You might have noticed, if you are maintaining an older system, that it is not exactly obvious in Debian how one should go about building optimized versions of some frequently used executable packages (like gzip, libraries, bash, perl etc). There are various solutions like apt-build, pentium-builder, and apt-get source –compile, but none of these did what I wanted; allowed me to maintain a locally optimized package that is only replaced with a non optimized version by the package manager when necessary (not on every upgrade).

1. Change debian/control
Change the Package: line from Package: foo to Package: foo-586
Add Provides: foo Replaces: foo and Conflicts: foo lines (see why this should be done)
If any other packages have versioned dependencies on the foo package, instead of Conflicts: foo and Provides: foo, you will need to add another Package stanza for foo to build a versioned dummy package. Then make that dummy package Depends: foo-586

2. Change debian/rules
Make sure that the CFLAGS passed to configure include -mpentium or whatever options you need to compile optimized for your specific machine
Also, if the package builder uses debian/foo to refer to the package build directory in the script, you need to replace all occurrences of this with debian/foo-586. Better yet, replace them with debian/$(PACKAGE), define PACKAGE=foo-586 at the top, and submit a bug to improve the rules file.
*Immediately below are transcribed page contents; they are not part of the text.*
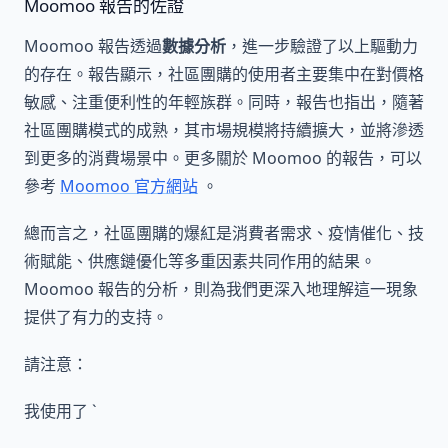
Moomoo 報告的佐證
Moomoo 報告透過
數據分析
，進一步驗證了以上驅動力
的存在。報告顯示，社區團購的使用者主要集中在對價格
敏感、注重便利性的年輕族群。同時，報告也指出，隨著
社區團購模式的成熟，其市場規模將持續擴大，並將滲透
到更多的消費場景中。更多關於 Moomoo 的報告，可以
參考
Moomoo 官方網站
。
總而言之，社區團購的爆紅是消費者需求、疫情催化、技
術賦能、供應鏈優化等多重因素共同作用的結果。
Moomoo 報告的分析，則為我們更深入地理解這一現象
提供了有力的支持。
請注意：
我使用了 `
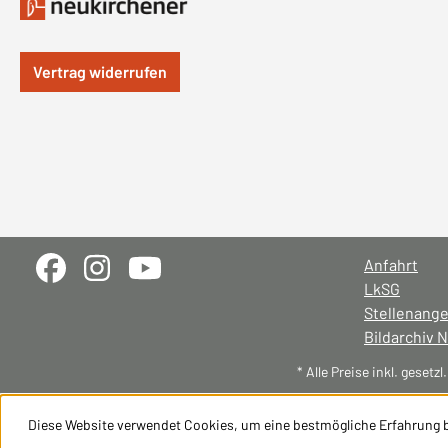
Vertrag widerrufen
Anfahrt
LkSG
Stellenang
Bildarchiv 
* Alle Preise inkl. gesetz
Diese Website verwendet Cookies, um eine bestmögliche Erfahrung 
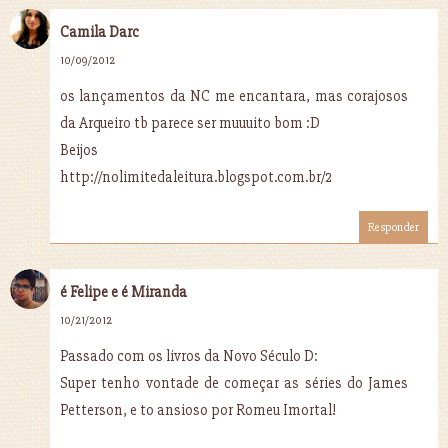
Camila Darc
10/09/2012
os lançamentos da NC me encantara, mas corajosos
da Arqueiro tb parece ser muuuito bom :D
Beijos
http://nolimitedaleitura.blogspot.com.br/2
Responder
é Felipe e é Miranda
10/21/2012
Passado com os livros da Novo Século D:
Super tenho vontade de começar as séries do James
Petterson, e to ansioso por Romeu Imortal!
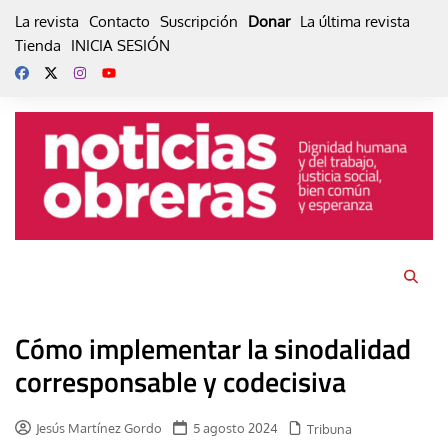
Skip
La revista
Contacto
Suscripción
Donar
La última revista
to
Tienda
INICIA SESIÓN
content
Cómo implementar la sinodalidad
corresponsable y codecisiva
Jesús Martínez Gordo
5 agosto 2024
Tribuna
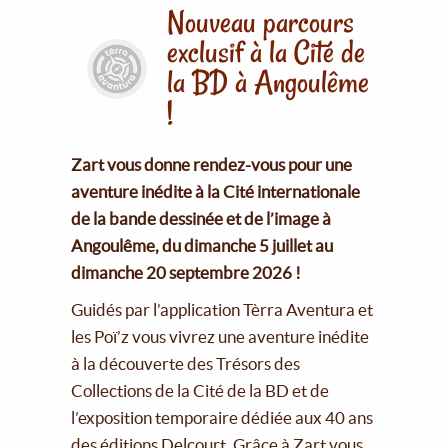
Nouveau parcours
exclusif à la Cité de
la BD à Angoulême
!
Zart vous donne rendez-vous pour une
aventure inédite à la Cité internationale
de la bande dessinée et de l’image à
Angoulême, du dimanche 5 juillet au
dimanche 20 septembre 2026 !
Guidés par l’application Tèrra Aventura et
les Poï’z vous vivrez une aventure inédite
à la découverte des Trésors des
Collections de la Cité de la BD et de
l’exposition temporaire dédiée aux 40 ans
des éditions Delcourt. Grâce à Zart vous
3. Rename debian control files
Anything like foo.dirs, foo.install, foo.lintian, foo.pre/post/inst/rm will have to be renamed to foo-586.dirs, etc. And any references in debian/rules will have to be updated to reflect that. (Again, $(PACKAGE) is handy.)

Then dpkg-buildpackage -rfakeroot and install the package. dpkg should automatically figure out what is to be done, but you may have to use –force-depends if you know exactly why dpkg is confused and not installing your package (hint: make sure your Provides: is correct).

Apt-get upgrade will not replace this package, but apt-get dist-upgrade may. You might want to add a line to the postrm script to notify you via email when the package has been replaced so that you know it is time to build a new one.